In this paper, we study the analysis of flow cytometry data from the feature selection point of view. More specifically, flow cytometry is able to produce large quantities of partially redundant measurement data, and the selection of important quantities within the large body of measurements is of interest. Moreover, a typical scenario contains large quantities of measurement data but may be limited to only a few patients. Thus, an ideal method would distil only the essential parts of the measurements from each patient, while producing reliable and well generalizing results when only a small amount of individuals is available in the training data.
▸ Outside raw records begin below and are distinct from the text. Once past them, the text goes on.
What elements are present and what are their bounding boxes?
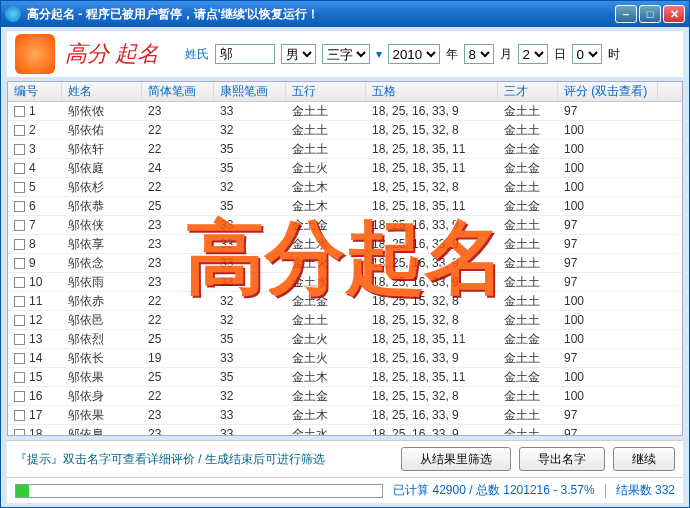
surname-label: 姓氏 [185, 46, 209, 63]
row-checkbox[interactable] [14, 391, 25, 402]
row-checkbox[interactable] [14, 429, 25, 436]
filter-button[interactable]: 从结果里筛选 [401, 447, 511, 471]
table-row[interactable]: 17邬依果2333金土木18, 25, 16, 33, 9金土土97 [8, 406, 682, 425]
table-row[interactable]: 2邬依佑2232金土土18, 25, 15, 32, 8金土土100 [8, 121, 682, 140]
app-window: 高分起名 - 程序已被用户暂停，请点'继续'以恢复运行！ – □ ✕ 高分 起名… [0, 0, 690, 508]
table-row[interactable]: 4邬依庭2435金土火18, 25, 18, 35, 11金土金100 [8, 159, 682, 178]
table-row[interactable]: 8邬依享2333金土水18, 25, 16, 33, 9金土土97 [8, 235, 682, 254]
table-row[interactable]: 14邬依长1933金土火18, 25, 16, 33, 9金土土97 [8, 349, 682, 368]
results-table: 编号 姓名 简体笔画 康熙笔画 五行 五格 三才 评分 (双击查看) 1邬依侬2… [7, 81, 683, 436]
row-checkbox[interactable] [14, 220, 25, 231]
table-row[interactable]: 3邬依轩2235金土土18, 25, 18, 35, 11金土金100 [8, 140, 682, 159]
row-checkbox[interactable] [14, 410, 25, 421]
year-select[interactable]: 2010 [388, 44, 440, 64]
table-row[interactable]: 5邬依杉2232金土木18, 25, 15, 32, 8金土土100 [8, 178, 682, 197]
maximize-button[interactable]: □ [639, 5, 661, 23]
table-row[interactable]: 10邬依雨2333金土水18, 25, 16, 33, 9金土土97 [8, 273, 682, 292]
col-num[interactable]: 编号 [8, 82, 62, 101]
table-body[interactable]: 1邬依侬2333金土土18, 25, 16, 33, 9金土土972邬依佑223… [8, 102, 682, 435]
row-checkbox[interactable] [14, 106, 25, 117]
hour-select[interactable]: 0 [572, 44, 602, 64]
row-checkbox[interactable] [14, 239, 25, 250]
day-select[interactable]: 2 [518, 44, 548, 64]
hour-suffix: 时 [608, 46, 620, 63]
stats-results: 结果数 332 [616, 482, 675, 499]
continue-button[interactable]: 继续 [613, 447, 675, 471]
row-checkbox[interactable] [14, 182, 25, 193]
toolbar: 高分 起名 姓氏 男 三字 ▾ 2010 年 8 月 2 日 0 时 [7, 31, 683, 77]
footer: 『提示』双击名字可查看详细评价 / 生成结束后可进行筛选 从结果里筛选 导出名字… [7, 440, 683, 503]
row-checkbox[interactable] [14, 372, 25, 383]
table-row[interactable]: 15邬依果2535金土木18, 25, 18, 35, 11金土金100 [8, 368, 682, 387]
minimize-button[interactable]: – [615, 5, 637, 23]
table-header: 编号 姓名 简体笔画 康熙笔画 五行 五格 三才 评分 (双击查看) [8, 82, 682, 102]
logo-text: 高分 起名 [65, 43, 159, 65]
row-checkbox[interactable] [14, 163, 25, 174]
month-suffix: 月 [500, 46, 512, 63]
close-button[interactable]: ✕ [663, 5, 685, 23]
row-checkbox[interactable] [14, 144, 25, 155]
col-score[interactable]: 评分 (双击查看) [558, 82, 658, 101]
table-row[interactable]: 16邬依身2232金土金18, 25, 15, 32, 8金土土100 [8, 387, 682, 406]
month-select[interactable]: 8 [464, 44, 494, 64]
row-checkbox[interactable] [14, 296, 25, 307]
export-button[interactable]: 导出名字 [519, 447, 605, 471]
surname-input[interactable] [215, 44, 275, 64]
row-checkbox[interactable] [14, 258, 25, 269]
table-row[interactable]: 11邬依赤2232金土金18, 25, 15, 32, 8金土土100 [8, 292, 682, 311]
progress-bar [15, 484, 383, 498]
progress-fill [16, 485, 29, 497]
year-suffix: 年 [446, 46, 458, 63]
row-checkbox[interactable] [14, 201, 25, 212]
col-wx[interactable]: 五行 [286, 82, 366, 101]
row-checkbox[interactable] [14, 277, 25, 288]
table-row[interactable]: 13邬依烈2535金土火18, 25, 18, 35, 11金土金100 [8, 330, 682, 349]
day-suffix: 日 [554, 46, 566, 63]
table-row[interactable]: 6邬依恭2535金土木18, 25, 18, 35, 11金土金100 [8, 197, 682, 216]
stats-calculated: 已计算 42900 / 总数 1201216 - 3.57% [393, 482, 595, 499]
row-checkbox[interactable] [14, 125, 25, 136]
col-wg[interactable]: 五格 [366, 82, 498, 101]
app-icon [5, 6, 21, 22]
table-row[interactable]: 1邬依侬2333金土土18, 25, 16, 33, 9金土土97 [8, 102, 682, 121]
row-checkbox[interactable] [14, 334, 25, 345]
logo-icon [15, 34, 55, 74]
table-row[interactable]: 12邬依邑2232金土土18, 25, 15, 32, 8金土土100 [8, 311, 682, 330]
table-row[interactable]: 9邬依念2333金土火18, 25, 16, 33, 9金土土97 [8, 254, 682, 273]
col-kx[interactable]: 康熙笔画 [214, 82, 286, 101]
table-row[interactable]: 7邬依侠2333金土金18, 25, 16, 33, 9金土土97 [8, 216, 682, 235]
hint-text: 『提示』双击名字可查看详细评价 / 生成结束后可进行筛选 [15, 451, 393, 468]
titlebar[interactable]: 高分起名 - 程序已被用户暂停，请点'继续'以恢复运行！ – □ ✕ [1, 1, 689, 27]
gender-select[interactable]: 男 [281, 44, 316, 64]
col-name[interactable]: 姓名 [62, 82, 142, 101]
table-row[interactable]: 18邬依阜2333金土水18, 25, 16, 33, 9金土土97 [8, 425, 682, 435]
col-sc[interactable]: 三才 [498, 82, 558, 101]
col-jt[interactable]: 简体笔画 [142, 82, 214, 101]
window-title: 高分起名 - 程序已被用户暂停，请点'继续'以恢复运行！ [27, 6, 615, 23]
chevron-down-icon[interactable]: ▾ [376, 47, 382, 61]
name-length-select[interactable]: 三字 [322, 44, 370, 64]
row-checkbox[interactable] [14, 315, 25, 326]
row-checkbox[interactable] [14, 353, 25, 364]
We will concentrate our attention on two particular sets of flow cytometry data. The first set originates from the acute myeloid leukemia (AML) prediction challenge of the DREAM initiative in 2013. 4 The competition attracted a number of teams, and as several researchers use the data as part of their work, the challenge data have become a standard benchmark within the field. For example, Aghaeepour et al. 4 presents a large pool of analysis approaches from the DREAM challenge. Among classification methods presented in the literature, there are several sophisticated machine learning approaches, such as learning vector quantization, 5 correlative matrix mapping, and relative entropy differences. 6 The strength of data-driven approaches relying on supervised classification is their ability to handle high-dimensional data without requiring prior knowledge of the biological application.
The DREAM AML data represent a relatively large-scale experiment consisting of altogether 179 patients. Although it is a small number for traditional machine learning problems, the number of patients is unusually large for a biological study. To this aim, we use another dataset that represents a more commonly encountered sample size of 16 samples extracted from a prostate cancer cell line. This dataset, with two different treatments and a low number of samples, presents a nontrivial but common challenge for prediction and related feature selection. More information on the two datasets is provided in Data section.
In our earlier work, 7 we presented a supervised classification pipeline based on linear discriminant analysis (LDA) and logistic regression (LR) classifiers. Briefly, the method first transforms the measurement data into higher dimensional space by generating combined features with multiplications and divisions between measurements. Following this mapping into higher dimensional space, LDA is used for lowering the dimensionality into a single value per measurement. Then, empirical distribution functions (EDFs) are constructed from LDA results for AML-positive and AML-negative sample classes and compared to training EDFs of both classes. The comparison results in two similarity values per group of measurements, and these results are fed to the LR classifier for a final AML prediction result. Our approach, together with alternative well-performing approaches,4,5 represents a relatively complicated pipeline of somewhat arbitrary computation steps. Thus, our interest is to simplify these pipelines into a simple collection of obvious features, while still retaining a good accuracy.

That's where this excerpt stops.